A casket filled with the baby teeth of Queen Victoria’s children and casts the monarch had made of her offsprings’ arms and legs are among the unusual items going on show at Buckingham Palace.

The summer exhibition at the royal residence in London this year looks at how the 19th-century sovereign turned the palace into her family home and a centre for national life.

As part of the summer opening, a waltz danced during a ball staged at Buckingham Palace to mark the end of the Crimean War will also be recreated in the ballroom.

A Victorian illusion technique, known as Pepper’s Ghost, and projections around the room will enable visitors to imagine the ballroom as Victoria and Prince Albert would have known it.

Among the personal artefacts on display will be mementos Victoria had made in relation to her children.

The casket
The casket containing the teeth of Victoria’s eldest children (Royal Collection Trust/HM Queen Elizabeth II 2019/PA)

Royal youngsters’ baby teeth were kept in a highly intricate gilt-metal casket commissioned by Victoria in the 1860s, while the queen also had pure white marble casts of her infants’ limbs made to remind her of their folds and curves.

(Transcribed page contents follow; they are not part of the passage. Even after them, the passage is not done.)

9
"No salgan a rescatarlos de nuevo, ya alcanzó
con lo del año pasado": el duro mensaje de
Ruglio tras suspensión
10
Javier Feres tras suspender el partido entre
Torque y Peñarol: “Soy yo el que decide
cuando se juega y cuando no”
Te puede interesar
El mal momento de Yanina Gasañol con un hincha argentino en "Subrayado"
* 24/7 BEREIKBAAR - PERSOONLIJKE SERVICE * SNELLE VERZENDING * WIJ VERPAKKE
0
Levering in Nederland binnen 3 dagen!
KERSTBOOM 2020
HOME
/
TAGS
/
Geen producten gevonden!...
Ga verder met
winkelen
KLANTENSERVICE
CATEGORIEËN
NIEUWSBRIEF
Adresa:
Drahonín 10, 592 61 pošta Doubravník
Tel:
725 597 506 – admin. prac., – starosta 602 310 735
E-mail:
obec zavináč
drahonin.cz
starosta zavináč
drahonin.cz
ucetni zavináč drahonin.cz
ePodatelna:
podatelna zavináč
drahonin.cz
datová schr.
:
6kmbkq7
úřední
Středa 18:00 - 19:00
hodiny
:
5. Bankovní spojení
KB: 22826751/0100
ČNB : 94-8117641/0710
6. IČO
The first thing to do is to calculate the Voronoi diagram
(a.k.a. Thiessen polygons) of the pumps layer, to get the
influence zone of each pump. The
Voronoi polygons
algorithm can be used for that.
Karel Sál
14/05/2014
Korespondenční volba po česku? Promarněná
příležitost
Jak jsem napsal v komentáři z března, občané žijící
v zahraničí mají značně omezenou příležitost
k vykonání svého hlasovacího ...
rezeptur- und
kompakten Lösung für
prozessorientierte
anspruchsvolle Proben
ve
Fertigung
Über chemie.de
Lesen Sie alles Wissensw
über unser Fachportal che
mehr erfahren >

Visitors will see the model of Prince Albert Edward’s arm and hand, and the left foot of Victoria, Princess Royal, both carefully placed on crimson velvet cushions.

The Princess Royal's foot
The left foot of Victoria, Princess Royal (Royal Collection Trust/HM Queen Elizabeth II 2019/PA)

Victoria had nine children, disliked being pregnant and had difficulty showing affection to her five daughters and four sons.

Dr Amanda Foreman, co-curator of the exhibition, told PA: “What these objects show is what her words couldn’t express which is this deep, fierce passionate love for her children, and for the recognition that childhood is so important – the thing that she felt she never had.

“There’s so much love in these marble hands and feet.”

She added: “It’s really interesting because it’s so unusual today. I mean you would think ‘What was going on her head?’

“We might even associate it with death – gravestones, but that’s not at all how it was associated then.”

Dr Foreman added: “Victoria had great trouble showing simple affection towards her children… She didn’t have the normal upbringing that would have enabled her to be a normal mother herself so she expressed her love through things.”

In total, Victoria amassed a collection of 14 marble hands and feet, which were kept under glass domes to preserve their pristine whiteness.

Each of the marble limbs was carved on the basis of a cast, made from moulds in plaster of Paris, usually when the children were asleep.

Victoria also kept the first baby shoes of her eldest son Prince Albert Edward, who became Edward VII.

Royal baby shoes
The future King Edward VII’s first pair of shoes (Royal Collection Trust/HM Queen Elizabeth II/PA)

The tiny blue velvet slip-ons, fashioned with a matching bow and held in place with an ankle strap and a white button, are inscribed on the bottom with the words: “The Prince of Wales first shoes worn – July – 1842”.

The inscription on the shoes
The inscription which reads ‘The Prince of Wales first shoes worn – July – 1842’ (Royal Collection Trust/HM Queen Elizabeth II 2019/PA)

The baby teeth box has satin-lined compartments, with blue velvet lids each featuring a tiny golden crown and the embroidered names of Victoria’s four oldest children – the Princess Royal, the Prince of Wales, Princess Alice and Prince Alfred.

Royal baby teeth wrapped in paper
The Prince of Wales’s personalised lid and paper packets containing his first baby teeth (Royal Collection Trust/HM Queen Elizabeth II 2019/PA)

The teeth are wrapped in delicate paper inscribed with italic writing recording names and dates.

An elaborately-carved boxwood cradle featuring emblems of the royal houses of Britain and Saxe-Coburg, and symbols associated with sleep, commissioned by Victoria for her fourth daughter Princess Louise, will also be on show.

Princess Louise's cradle
Princess Louise’s cradle (Royal Collection Trust/HM Queen Elizabeth II 2019/PA)

The special display is being held to celebrate the 200th anniversary of Victoria’s birth this year.

The exhibition – Queen Victoria’s Palace – can be viewed during the summer opening of the State Rooms at Buckingham Palace, from July 20 to September 29 2019.